▸ **Data under study**:
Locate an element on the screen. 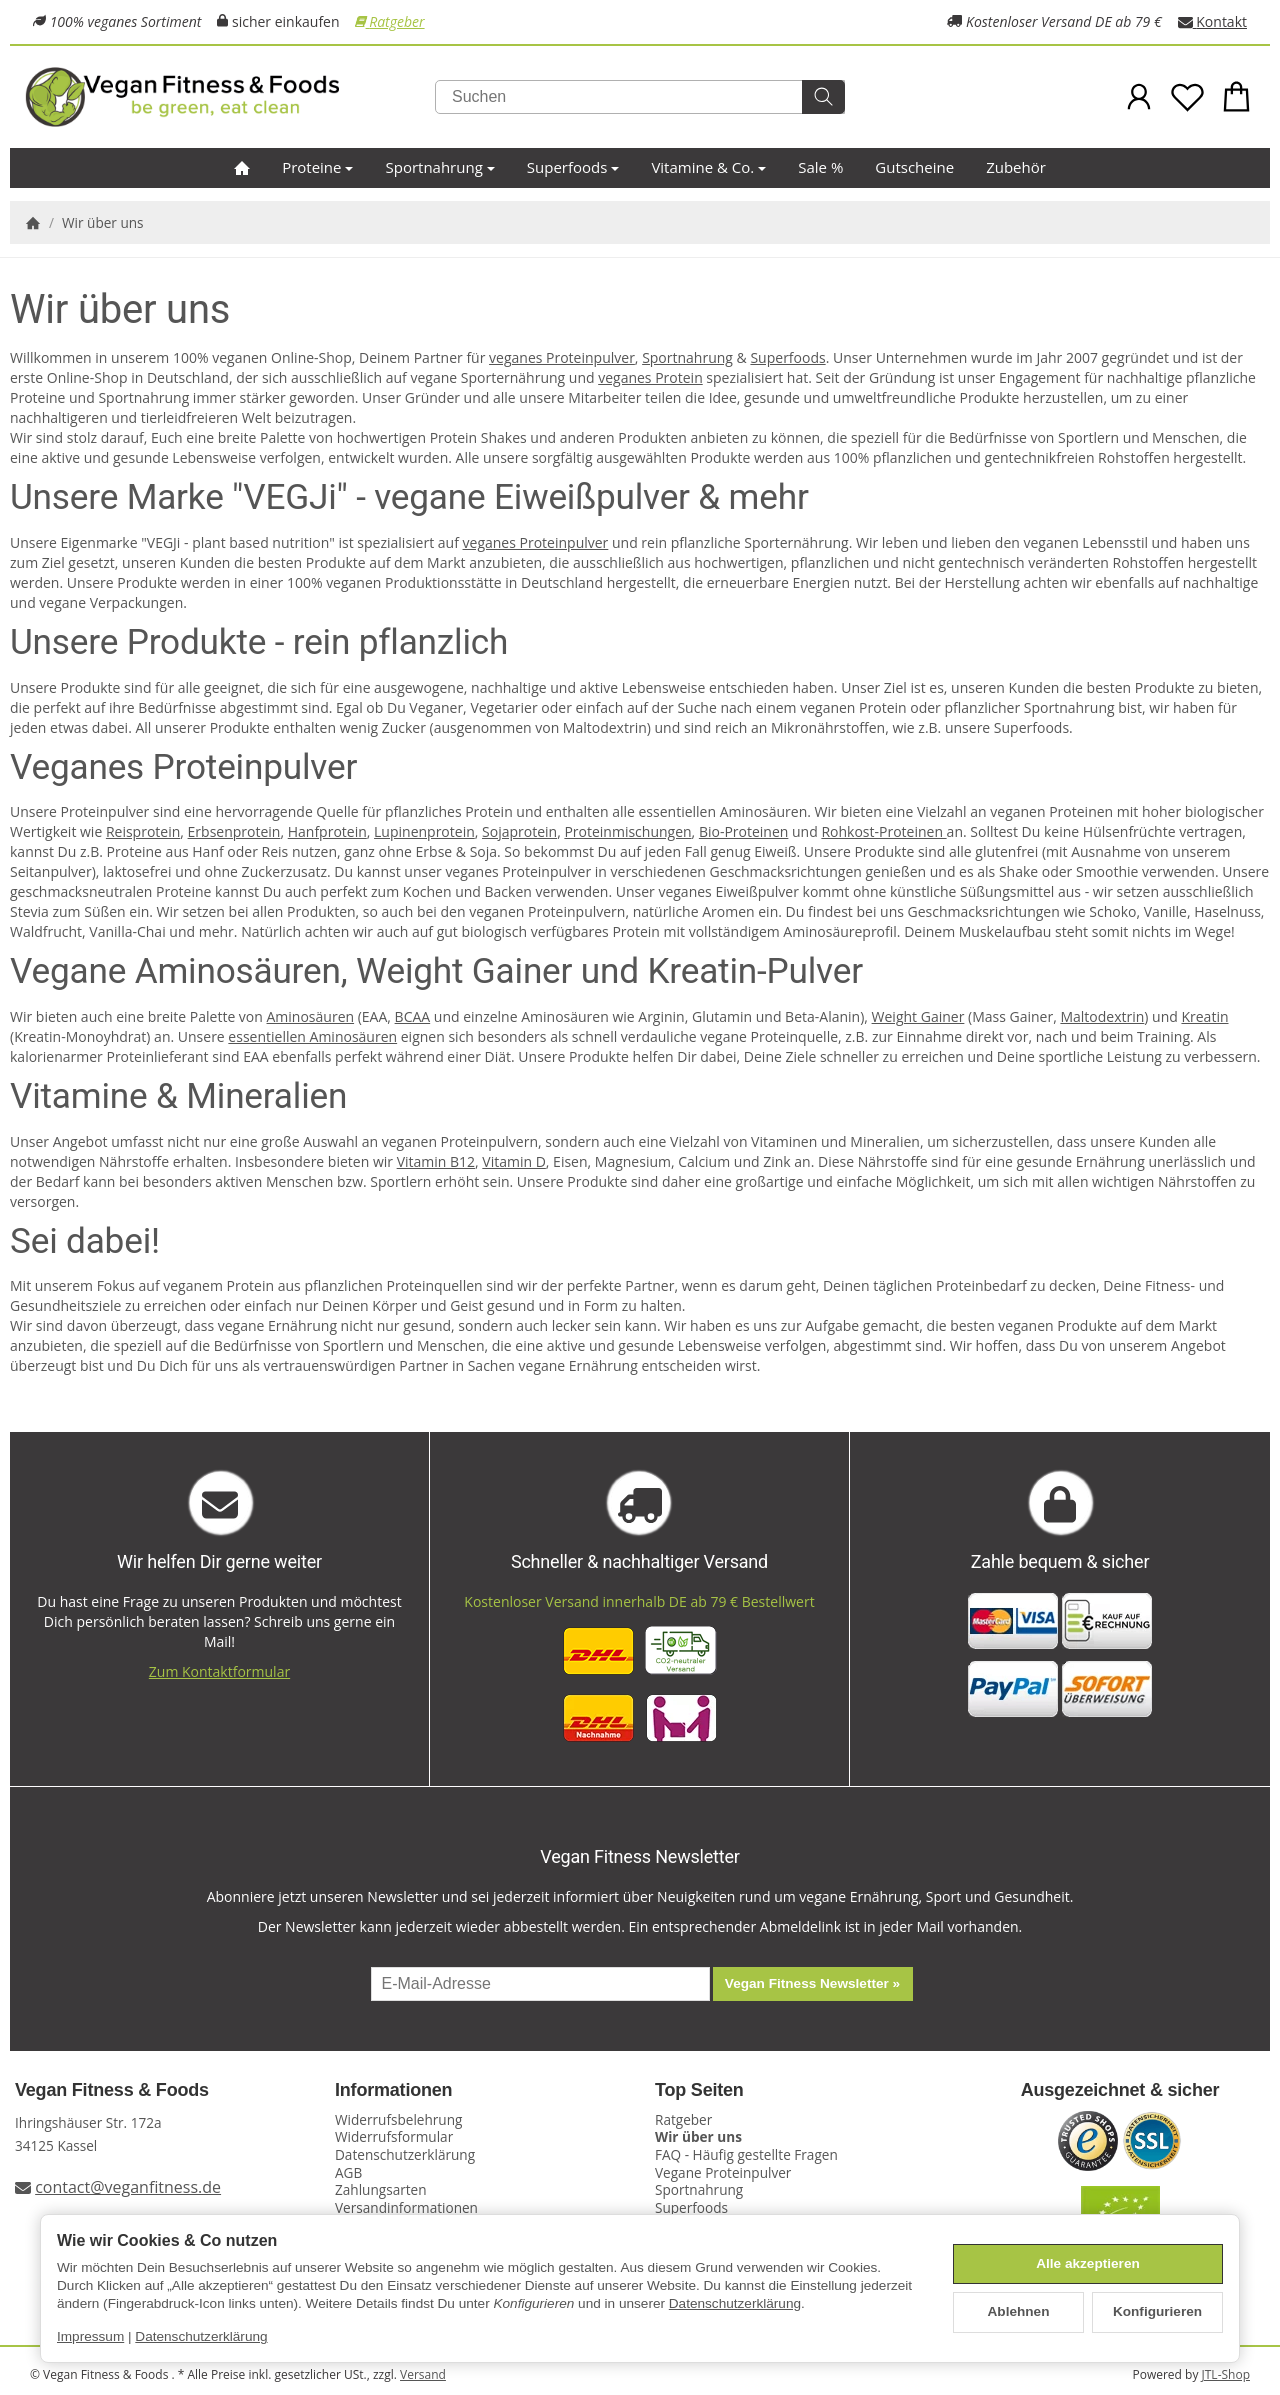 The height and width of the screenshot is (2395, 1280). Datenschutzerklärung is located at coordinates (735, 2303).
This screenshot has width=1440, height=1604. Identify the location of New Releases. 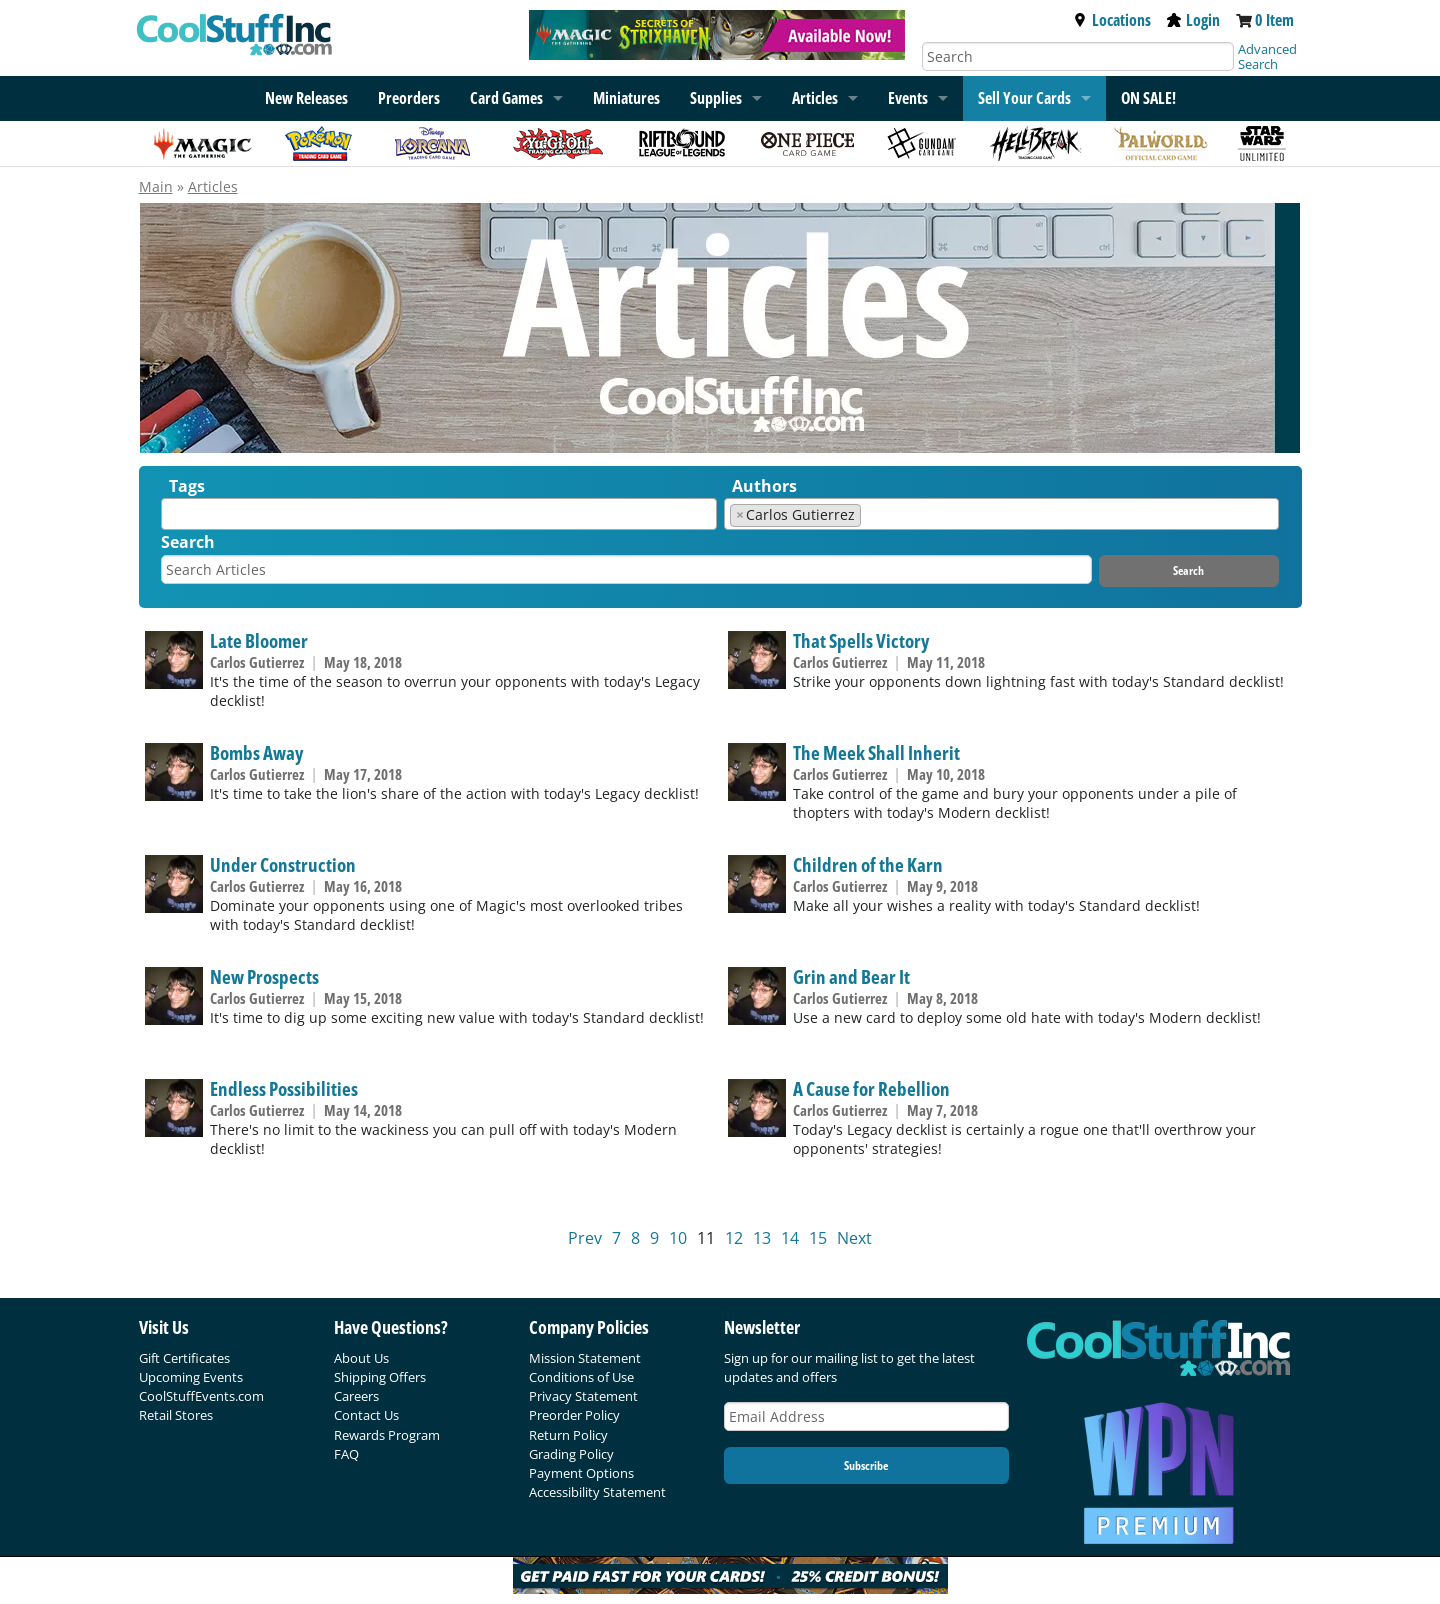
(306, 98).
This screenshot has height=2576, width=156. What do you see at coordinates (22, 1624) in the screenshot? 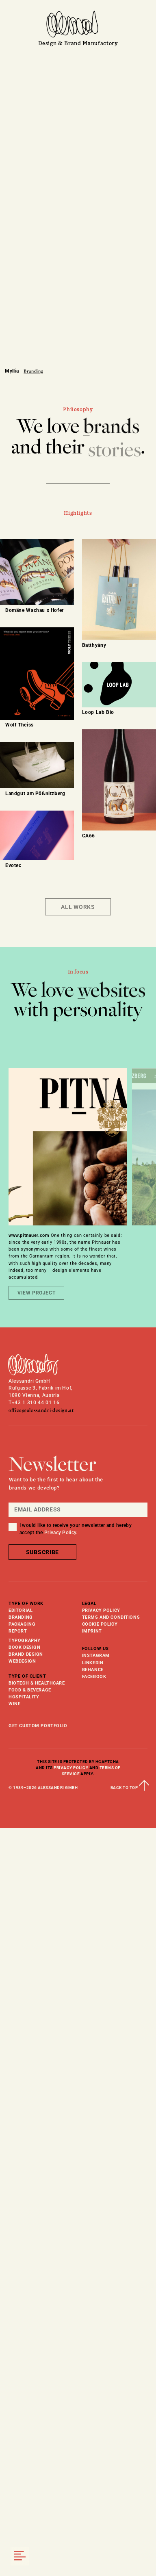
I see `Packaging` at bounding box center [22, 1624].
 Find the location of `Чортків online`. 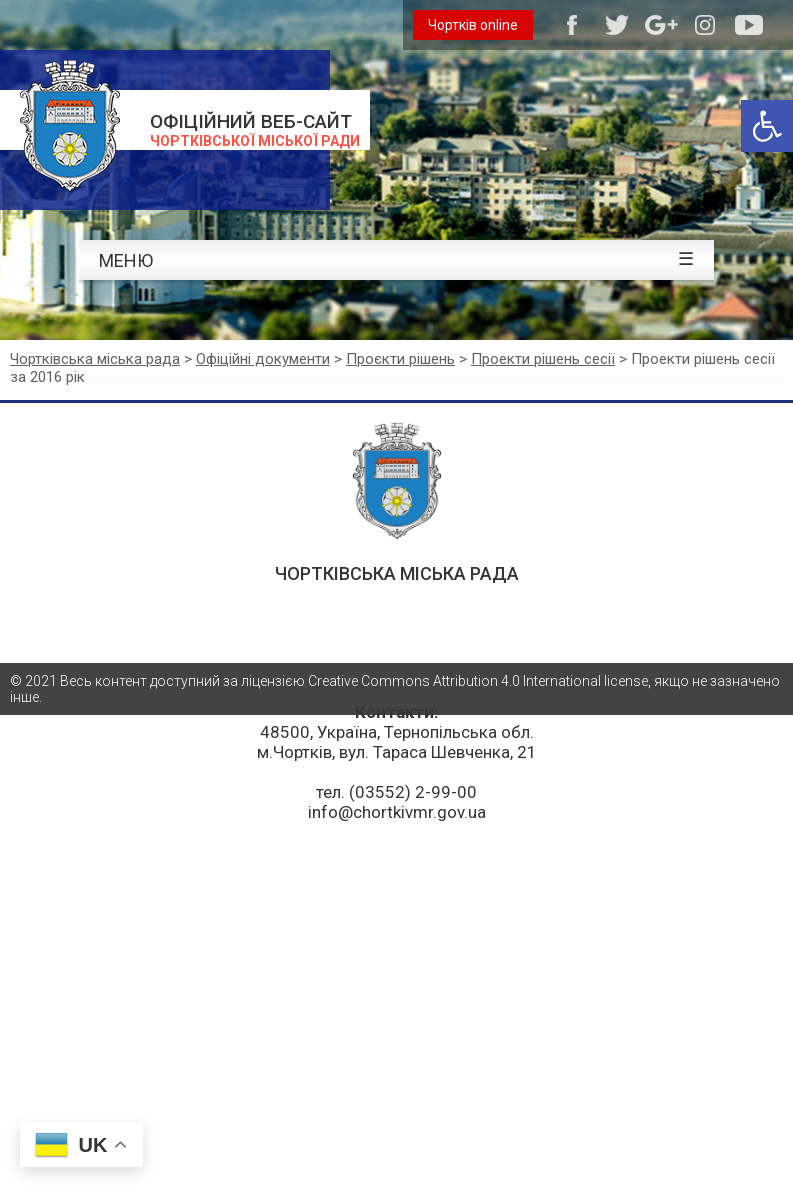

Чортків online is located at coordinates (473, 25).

▸ **Exercise requirements**:
Could you give again precisely the lines from the one containing "This screenshot has height=2576, width=156." through the final line of the material above, both included, and no others, dropping the pictures?

▸ **Completed exercise**:
This screenshot has height=2576, width=156. What do you see at coordinates (22, 1624) in the screenshot? 
I see `Packaging` at bounding box center [22, 1624].
 Find the location of `Чортків online`. 

Чортків online is located at coordinates (473, 25).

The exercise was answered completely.